(Collected data)
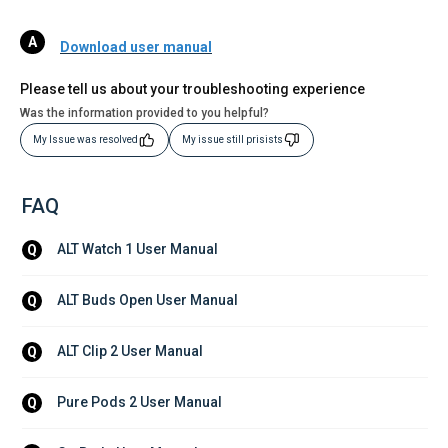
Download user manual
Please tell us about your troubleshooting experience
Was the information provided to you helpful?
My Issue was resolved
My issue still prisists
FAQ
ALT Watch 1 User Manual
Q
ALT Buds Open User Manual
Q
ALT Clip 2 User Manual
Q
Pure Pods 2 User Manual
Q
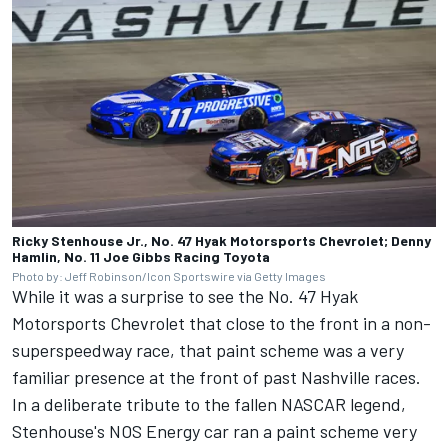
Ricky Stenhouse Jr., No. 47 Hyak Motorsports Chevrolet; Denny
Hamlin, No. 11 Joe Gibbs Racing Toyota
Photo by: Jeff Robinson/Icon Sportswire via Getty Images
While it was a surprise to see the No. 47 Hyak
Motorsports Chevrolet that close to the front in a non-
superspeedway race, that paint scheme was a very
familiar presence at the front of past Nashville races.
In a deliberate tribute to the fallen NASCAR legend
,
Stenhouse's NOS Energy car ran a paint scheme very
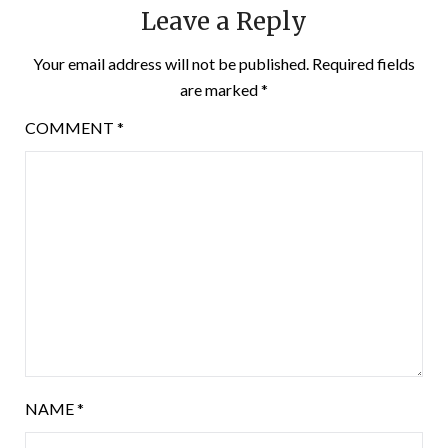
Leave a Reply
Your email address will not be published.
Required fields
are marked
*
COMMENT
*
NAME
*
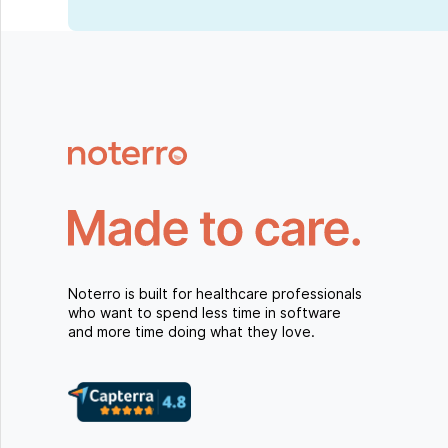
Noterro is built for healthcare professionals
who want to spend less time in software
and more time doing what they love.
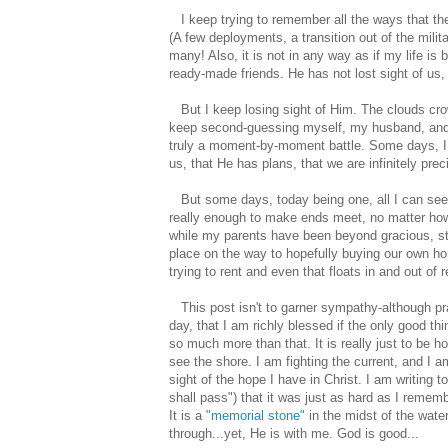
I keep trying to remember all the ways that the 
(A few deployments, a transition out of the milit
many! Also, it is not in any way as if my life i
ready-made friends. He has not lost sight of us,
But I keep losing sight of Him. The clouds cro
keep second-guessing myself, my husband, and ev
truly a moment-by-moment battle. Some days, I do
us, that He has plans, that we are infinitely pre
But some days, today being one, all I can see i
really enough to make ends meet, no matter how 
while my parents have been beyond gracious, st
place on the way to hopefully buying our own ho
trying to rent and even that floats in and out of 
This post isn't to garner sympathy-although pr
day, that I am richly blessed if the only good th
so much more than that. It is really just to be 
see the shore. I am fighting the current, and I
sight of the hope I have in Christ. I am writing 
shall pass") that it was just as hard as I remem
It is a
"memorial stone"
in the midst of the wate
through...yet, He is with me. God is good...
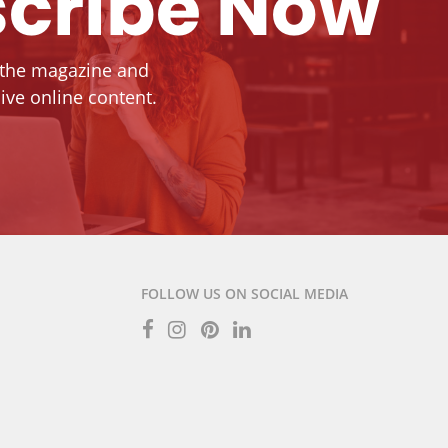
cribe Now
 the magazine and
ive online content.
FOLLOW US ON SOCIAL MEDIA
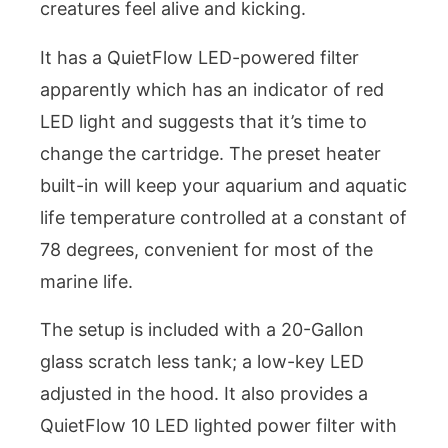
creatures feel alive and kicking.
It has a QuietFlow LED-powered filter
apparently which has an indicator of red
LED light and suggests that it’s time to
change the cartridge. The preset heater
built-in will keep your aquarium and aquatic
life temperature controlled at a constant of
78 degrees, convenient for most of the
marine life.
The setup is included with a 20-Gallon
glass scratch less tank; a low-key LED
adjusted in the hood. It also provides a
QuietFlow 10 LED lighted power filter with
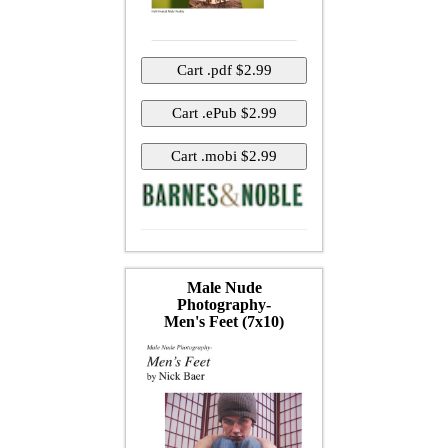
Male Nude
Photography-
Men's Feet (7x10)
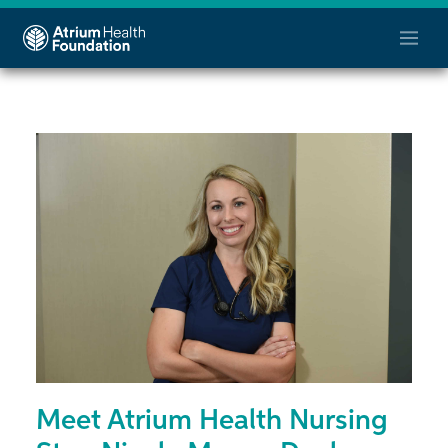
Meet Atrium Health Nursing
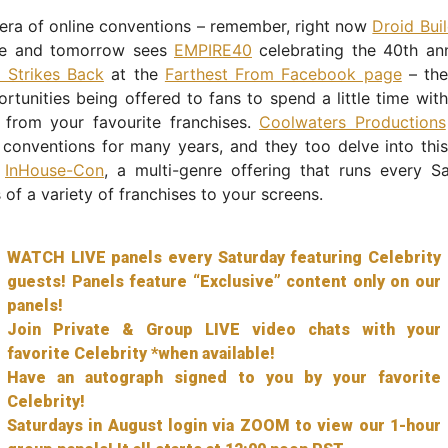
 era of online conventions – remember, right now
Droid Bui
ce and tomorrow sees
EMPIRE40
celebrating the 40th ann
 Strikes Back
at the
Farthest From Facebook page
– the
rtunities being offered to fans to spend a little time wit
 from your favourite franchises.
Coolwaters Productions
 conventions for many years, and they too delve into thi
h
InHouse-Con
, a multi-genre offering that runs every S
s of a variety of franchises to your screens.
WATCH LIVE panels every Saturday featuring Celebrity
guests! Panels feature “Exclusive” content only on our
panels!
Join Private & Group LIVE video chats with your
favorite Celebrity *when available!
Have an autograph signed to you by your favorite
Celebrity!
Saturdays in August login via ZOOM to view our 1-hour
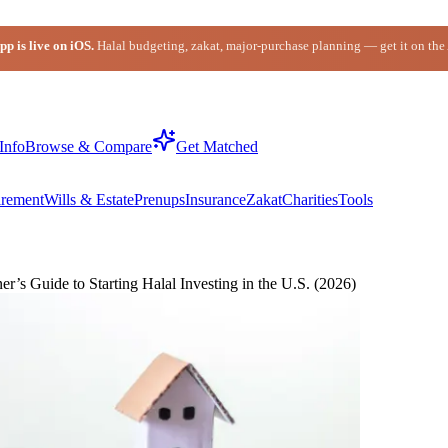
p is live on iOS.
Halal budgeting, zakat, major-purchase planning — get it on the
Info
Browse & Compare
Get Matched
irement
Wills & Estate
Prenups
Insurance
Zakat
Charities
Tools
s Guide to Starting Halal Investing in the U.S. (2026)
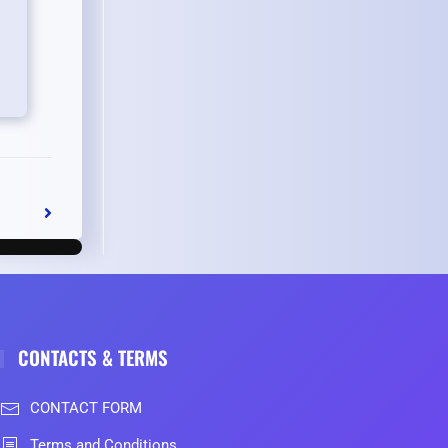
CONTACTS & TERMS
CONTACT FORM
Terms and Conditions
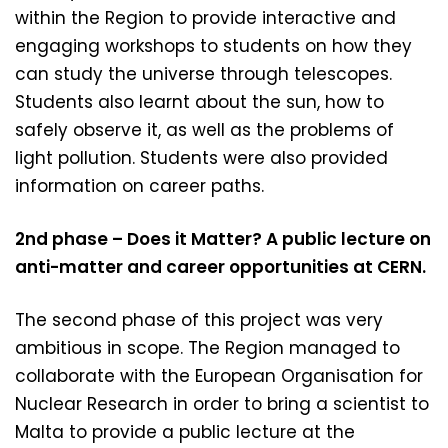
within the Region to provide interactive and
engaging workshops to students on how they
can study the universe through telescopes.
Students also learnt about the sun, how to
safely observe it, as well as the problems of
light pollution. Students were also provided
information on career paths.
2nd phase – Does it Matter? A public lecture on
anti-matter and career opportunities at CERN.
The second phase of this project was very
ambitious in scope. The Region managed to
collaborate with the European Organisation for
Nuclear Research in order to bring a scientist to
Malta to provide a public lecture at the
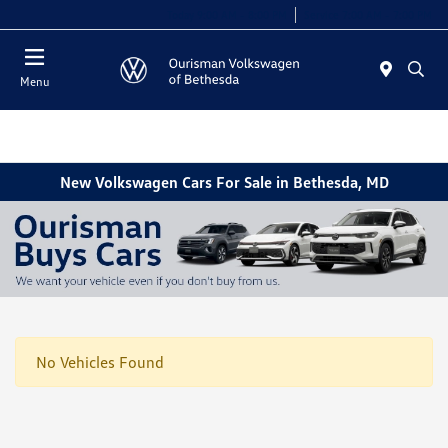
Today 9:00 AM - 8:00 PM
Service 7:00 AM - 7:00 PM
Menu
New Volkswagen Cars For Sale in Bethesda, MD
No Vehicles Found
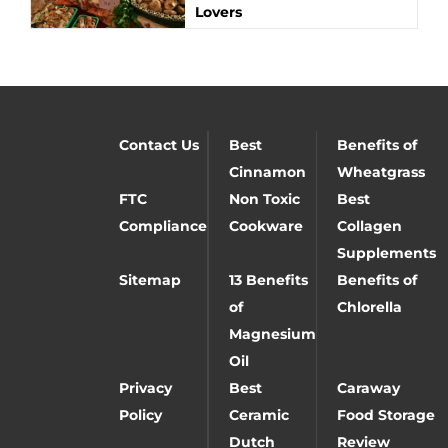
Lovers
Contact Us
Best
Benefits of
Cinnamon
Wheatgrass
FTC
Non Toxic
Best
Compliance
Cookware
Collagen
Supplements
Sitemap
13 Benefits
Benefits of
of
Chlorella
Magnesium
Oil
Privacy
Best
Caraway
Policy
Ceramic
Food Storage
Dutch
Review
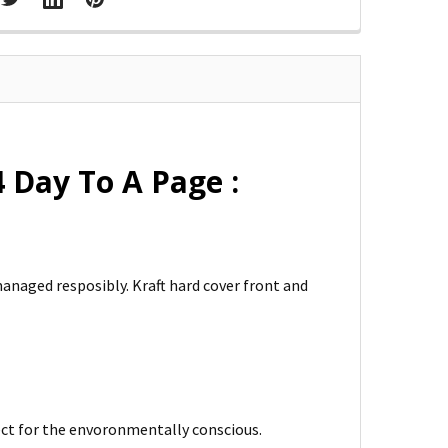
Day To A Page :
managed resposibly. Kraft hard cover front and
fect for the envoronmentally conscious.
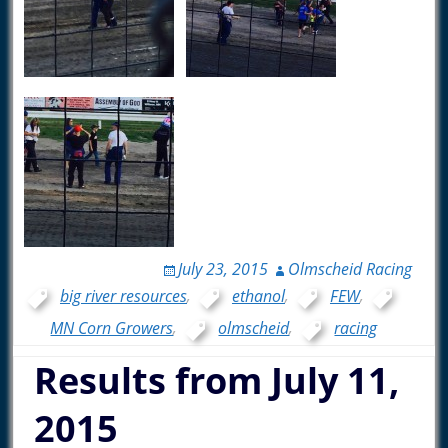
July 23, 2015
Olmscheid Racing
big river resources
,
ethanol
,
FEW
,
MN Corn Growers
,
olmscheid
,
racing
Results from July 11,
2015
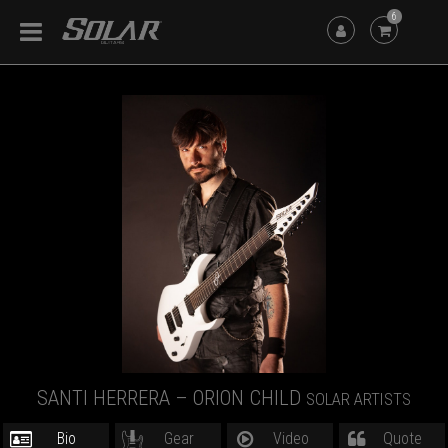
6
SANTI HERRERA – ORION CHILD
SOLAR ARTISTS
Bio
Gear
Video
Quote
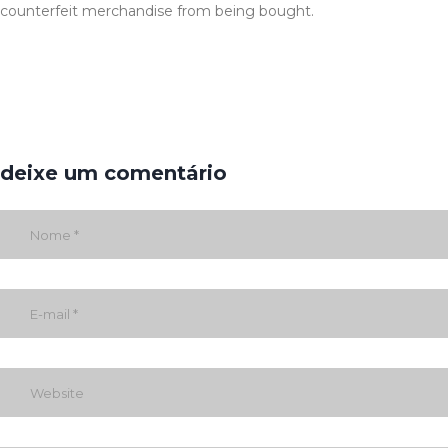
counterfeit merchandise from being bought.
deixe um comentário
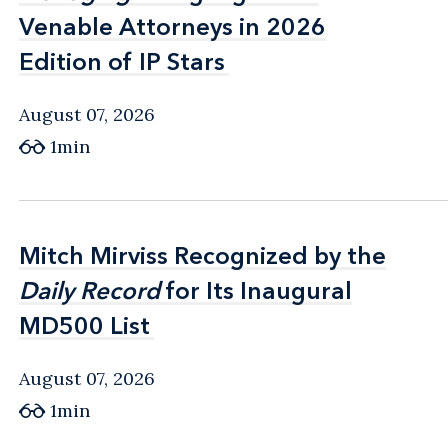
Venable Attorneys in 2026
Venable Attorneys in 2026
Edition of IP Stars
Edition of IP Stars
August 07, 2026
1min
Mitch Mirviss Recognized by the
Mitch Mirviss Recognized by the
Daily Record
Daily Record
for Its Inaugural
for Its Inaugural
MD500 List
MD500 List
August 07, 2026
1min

» Problem statement:
Give the data again exactly as written, with no pictures included.

» Result of the exercise:
Download user manual
Please tell us about your troubleshooting experience
Was the information provided to you helpful?
My Issue was resolved
My issue still prisists
FAQ
ALT Watch 1 User Manual
Q
ALT Buds Open User Manual
Q
ALT Clip 2 User Manual
Q
Pure Pods 2 User Manual
Q
Ricky Stenhouse Jr., No. 47 Hyak Motorsports Chevrolet; Denny
Hamlin, No. 11 Joe Gibbs Racing Toyota
Photo by: Jeff Robinson/Icon Sportswire via Getty Images
While it was a surprise to see the No. 47 Hyak
Motorsports Chevrolet that close to the front in a non-
superspeedway race, that paint scheme was a very
familiar presence at the front of past Nashville races.
In a deliberate tribute to the fallen NASCAR legend
,
Stenhouse's NOS Energy car ran a paint scheme very
Leave a Reply
Your email address will not be published.
Required fields
are marked
*
COMMENT
*
NAME
*
Noterro is built for healthcare professionals
who want to spend less time in software
and more time doing what they love.
I keep trying to remember all the ways that the 
(A few deployments, a transition out of the milit
many! Also, it is not in any way as if my life i
ready-made friends. He has not lost sight of us,
But I keep losing sight of Him. The clouds cro
keep second-guessing myself, my husband, and ev
truly a moment-by-moment battle. Some days, I do
us, that He has plans, that we are infinitely pre
But some days, today being one, all I can see i
really enough to make ends meet, no matter how 
while my parents have been beyond gracious, st
place on the way to hopefully buying our own ho
trying to rent and even that floats in and out of 
This post isn't to garner sympathy-although pr
day, that I am richly blessed if the only good th
so much more than that. It is really just to be 
see the shore. I am fighting the current, and I
sight of the hope I have in Christ. I am writing 
shall pass") that it was just as hard as I remem
It is a
"memorial stone"
in the midst of the wate
through...yet, He is with me. God is good...
cribe Now
 the magazine and
ive online content.
FOLLOW US ON SOCIAL MEDIA
creatures feel alive and kicking.
It has a QuietFlow LED-powered filter
apparently which has an indicator of red
LED light and suggests that it’s time to
change the cartridge. The preset heater
built-in will keep your aquarium and aquatic
life temperature controlled at a constant of
78 degrees, convenient for most of the
marine life.
The setup is included with a 20-Gallon
glass scratch less tank; a low-key LED
adjusted in the hood. It also provides a
QuietFlow 10 LED lighted power filter with
Male Nude
Photography-
Men's Feet (7x10)
Meet Atrium Health Nursing
 era of online conventions – remember, right now
Droid Bui
ce and tomorrow sees
EMPIRE40
celebrating the 40th ann
 Strikes Back
at the
Farthest From Facebook page
– the
rtunities being offered to fans to spend a little time wit
 from your favourite franchises.
Coolwaters Productions
 conventions for many years, and they too delve into thi
h
InHouse-Con
, a multi-genre offering that runs every S
s of a variety of franchises to your screens.
WATCH LIVE panels every Saturday featuring Celebrity
guests! Panels feature “Exclusive” content only on our
panels!
Join Private & Group LIVE video chats with your
favorite Celebrity *when available!
Have an autograph signed to you by your favorite
Celebrity!
Saturdays in August login via ZOOM to view our 1-hour
p is live on iOS.
Halal budgeting, zakat, major-purchase planning — get it on the
Info
Browse & Compare
Get Matched
irement
Wills & Estate
Prenups
Insurance
Zakat
Charities
Tools
s Guide to Starting Halal Investing in the U.S. (2026)
CONTACTS & TERMS
CONTACT FORM
Terms and Conditions
within the Region to provide interactive and
engaging workshops to students on how they
can study the universe through telescopes.
Students also learnt about the sun, how to
safely observe it, as well as the problems of
light pollution. Students were also provided
information on career paths.
2nd phase – Does it Matter? A public lecture on
anti-matter and career opportunities at CERN.
The second phase of this project was very
ambitious in scope. The Region managed to
collaborate with the European Organisation for
Nuclear Research in order to bring a scientist to
Malta to provide a public lecture at the
Today 9:00 AM - 8:00 PM
Service 7:00 AM - 7:00 PM
Menu
New Volkswagen Cars For Sale in Bethesda, MD
No Vehicles Found
Lovers
Contact Us
Best
Benefits of
Cinnamon
Wheatgrass
FTC
Non Toxic
Best
Compliance
Cookware
Collagen
Supplements
Sitemap
13 Benefits
Benefits of
of
Chlorella
Magnesium
Oil
Privacy
Best
Caraway
Policy
Ceramic
Food Storage
Dutch
Review
Day To A Page :
managed resposibly. Kraft hard cover front and
fect for the envoronmentally conscious.
July 23, 2015
Olmscheid Racing
big river resources
,
ethanol
,
FEW
,
MN Corn Growers
,
olmscheid
,
racing
Results from July 11,
2015
6
SANTI HERRERA – ORION CHILD
SOLAR ARTISTS
Bio
Gear
Video
Quote
counterfeit merchandise from being bought.
deixe um comentário
Venable Attorneys in 2026
Venable Attorneys in 2026
Edition of IP Stars
Edition of IP Stars
August 07, 2026
1min
Mitch Mirviss Recognized by the
Mitch Mirviss Recognized by the
Daily Record
Daily Record
for Its Inaugural
for Its Inaugural
MD500 List
MD500 List
August 07, 2026
1min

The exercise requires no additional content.